:: Task description ::
The records that follow should be returned exactly, pictures excluded.

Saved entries
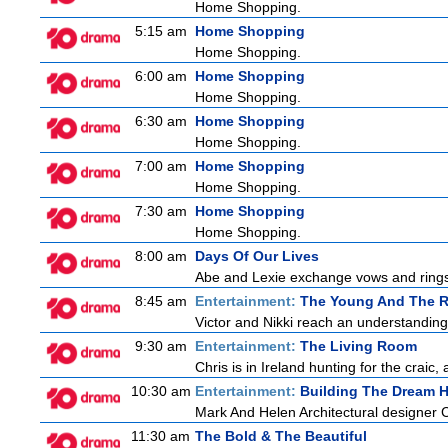
Home Shopping.
5:15 am
Home Shopping
Home Shopping.
6:00 am
Home Shopping
Home Shopping.
6:30 am
Home Shopping
Home Shopping.
7:00 am
Home Shopping
Home Shopping.
7:30 am
Home Shopping
Home Shopping.
8:00 am
Days Of Our Lives
Abe and Lexie exchange vows and rings.
8:45 am
Entertainment:
The Young And The R
Victor and Nikki reach an understanding
9:30 am
Entertainment:
The Living Room
Chris is in Ireland hunting for the craic,
10:30 am
Entertainment:
Building The Dream 
Mark And Helen Architectural designer 
11:30 am
The Bold & The Beautiful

:: Output ::
Home Shopping.
5:15 am
Home Shopping
Home Shopping.
6:00 am
Home Shopping
Home Shopping.
6:30 am
Home Shopping
Home Shopping.
7:00 am
Home Shopping
Home Shopping.
7:30 am
Home Shopping
Home Shopping.
8:00 am
Days Of Our Lives
Abe and Lexie exchange vows and rings.
8:45 am
Entertainment:
The Young And The R
Victor and Nikki reach an understanding
9:30 am
Entertainment:
The Living Room
Chris is in Ireland hunting for the craic,
10:30 am
Entertainment:
Building The Dream 
Mark And Helen Architectural designer 
11:30 am
The Bold & The Beautiful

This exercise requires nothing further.